Document layout analysis data:
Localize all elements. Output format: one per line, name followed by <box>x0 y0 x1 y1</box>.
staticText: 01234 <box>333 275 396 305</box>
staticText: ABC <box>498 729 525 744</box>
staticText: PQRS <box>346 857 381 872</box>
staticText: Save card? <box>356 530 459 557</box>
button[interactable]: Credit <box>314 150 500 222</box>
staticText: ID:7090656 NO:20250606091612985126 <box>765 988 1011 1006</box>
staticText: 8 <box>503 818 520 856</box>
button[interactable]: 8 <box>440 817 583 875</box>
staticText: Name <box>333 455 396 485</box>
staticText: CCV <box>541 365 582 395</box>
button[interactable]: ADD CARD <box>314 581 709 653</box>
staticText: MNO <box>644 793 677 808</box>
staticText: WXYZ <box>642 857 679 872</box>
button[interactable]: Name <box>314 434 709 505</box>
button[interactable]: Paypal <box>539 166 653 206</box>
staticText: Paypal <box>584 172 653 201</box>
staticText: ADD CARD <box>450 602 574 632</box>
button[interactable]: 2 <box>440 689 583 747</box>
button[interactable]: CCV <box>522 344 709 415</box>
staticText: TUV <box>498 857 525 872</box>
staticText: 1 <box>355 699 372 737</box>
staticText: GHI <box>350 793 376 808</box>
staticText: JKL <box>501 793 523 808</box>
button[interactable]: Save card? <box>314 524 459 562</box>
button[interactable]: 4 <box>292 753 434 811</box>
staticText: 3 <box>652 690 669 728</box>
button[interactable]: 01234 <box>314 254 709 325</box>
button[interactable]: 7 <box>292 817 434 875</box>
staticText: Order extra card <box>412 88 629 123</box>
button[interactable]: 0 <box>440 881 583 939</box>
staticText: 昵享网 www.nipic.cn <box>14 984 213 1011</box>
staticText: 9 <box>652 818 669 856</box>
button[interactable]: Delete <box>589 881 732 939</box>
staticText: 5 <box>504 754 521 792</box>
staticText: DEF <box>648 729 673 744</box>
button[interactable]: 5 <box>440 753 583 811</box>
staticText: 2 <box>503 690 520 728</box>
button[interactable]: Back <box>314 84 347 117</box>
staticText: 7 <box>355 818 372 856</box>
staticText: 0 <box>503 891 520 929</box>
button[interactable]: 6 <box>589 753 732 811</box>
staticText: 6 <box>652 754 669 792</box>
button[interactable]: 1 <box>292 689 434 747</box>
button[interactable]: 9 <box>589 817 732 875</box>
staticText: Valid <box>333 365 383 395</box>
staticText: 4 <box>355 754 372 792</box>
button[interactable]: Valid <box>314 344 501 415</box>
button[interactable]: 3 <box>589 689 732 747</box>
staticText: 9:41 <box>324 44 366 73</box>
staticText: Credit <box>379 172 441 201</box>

---

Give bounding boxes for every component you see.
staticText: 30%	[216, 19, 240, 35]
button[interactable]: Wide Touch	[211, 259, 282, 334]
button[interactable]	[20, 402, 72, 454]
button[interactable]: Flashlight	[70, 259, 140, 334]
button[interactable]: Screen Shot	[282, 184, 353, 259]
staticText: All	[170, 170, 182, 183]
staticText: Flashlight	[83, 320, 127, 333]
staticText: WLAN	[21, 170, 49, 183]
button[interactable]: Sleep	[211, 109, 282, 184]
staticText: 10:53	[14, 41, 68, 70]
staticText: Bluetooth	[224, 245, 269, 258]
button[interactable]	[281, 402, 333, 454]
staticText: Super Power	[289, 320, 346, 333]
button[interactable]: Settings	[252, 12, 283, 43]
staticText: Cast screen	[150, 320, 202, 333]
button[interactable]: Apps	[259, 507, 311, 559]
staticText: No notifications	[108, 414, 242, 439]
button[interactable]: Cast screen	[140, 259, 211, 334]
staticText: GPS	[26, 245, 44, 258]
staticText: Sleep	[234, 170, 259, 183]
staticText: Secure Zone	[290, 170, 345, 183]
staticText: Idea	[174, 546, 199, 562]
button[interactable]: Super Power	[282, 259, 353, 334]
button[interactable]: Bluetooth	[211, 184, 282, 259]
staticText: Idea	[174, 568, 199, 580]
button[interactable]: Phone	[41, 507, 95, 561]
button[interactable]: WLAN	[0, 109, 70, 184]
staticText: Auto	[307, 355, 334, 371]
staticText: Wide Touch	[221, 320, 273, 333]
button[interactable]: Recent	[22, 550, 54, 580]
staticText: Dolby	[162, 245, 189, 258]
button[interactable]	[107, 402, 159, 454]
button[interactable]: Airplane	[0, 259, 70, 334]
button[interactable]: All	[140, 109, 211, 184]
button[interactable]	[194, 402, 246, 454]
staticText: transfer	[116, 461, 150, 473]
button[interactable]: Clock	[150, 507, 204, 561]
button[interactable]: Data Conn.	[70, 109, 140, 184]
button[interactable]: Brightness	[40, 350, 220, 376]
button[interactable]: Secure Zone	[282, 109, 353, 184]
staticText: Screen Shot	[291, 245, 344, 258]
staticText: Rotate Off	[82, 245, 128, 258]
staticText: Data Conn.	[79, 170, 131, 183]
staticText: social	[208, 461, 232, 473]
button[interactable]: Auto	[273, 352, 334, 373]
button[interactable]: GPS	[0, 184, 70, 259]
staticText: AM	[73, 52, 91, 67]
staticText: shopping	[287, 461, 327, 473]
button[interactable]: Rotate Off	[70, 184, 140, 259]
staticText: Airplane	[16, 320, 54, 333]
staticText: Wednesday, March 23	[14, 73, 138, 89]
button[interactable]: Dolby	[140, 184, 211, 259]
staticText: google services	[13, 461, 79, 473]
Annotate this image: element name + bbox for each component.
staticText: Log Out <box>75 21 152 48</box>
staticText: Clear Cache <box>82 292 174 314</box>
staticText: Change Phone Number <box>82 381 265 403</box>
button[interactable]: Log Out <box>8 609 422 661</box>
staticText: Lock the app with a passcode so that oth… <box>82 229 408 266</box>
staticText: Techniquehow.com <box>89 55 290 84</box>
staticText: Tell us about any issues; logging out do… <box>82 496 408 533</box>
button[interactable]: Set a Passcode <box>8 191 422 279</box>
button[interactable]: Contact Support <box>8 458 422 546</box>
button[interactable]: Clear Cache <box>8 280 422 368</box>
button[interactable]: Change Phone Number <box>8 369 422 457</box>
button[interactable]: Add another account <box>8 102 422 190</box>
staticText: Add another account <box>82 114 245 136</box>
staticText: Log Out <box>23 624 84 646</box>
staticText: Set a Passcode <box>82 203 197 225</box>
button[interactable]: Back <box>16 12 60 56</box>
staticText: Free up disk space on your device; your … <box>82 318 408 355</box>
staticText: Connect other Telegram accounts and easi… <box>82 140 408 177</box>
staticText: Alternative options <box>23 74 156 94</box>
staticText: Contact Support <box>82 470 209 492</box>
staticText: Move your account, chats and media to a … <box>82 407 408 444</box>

**Directions for this task**
The lines to return are those in the records above that hold the word "Power".

**Written response**
staticText: Super Power	[289, 320, 346, 333]
button[interactable]: Super Power	[282, 259, 353, 334]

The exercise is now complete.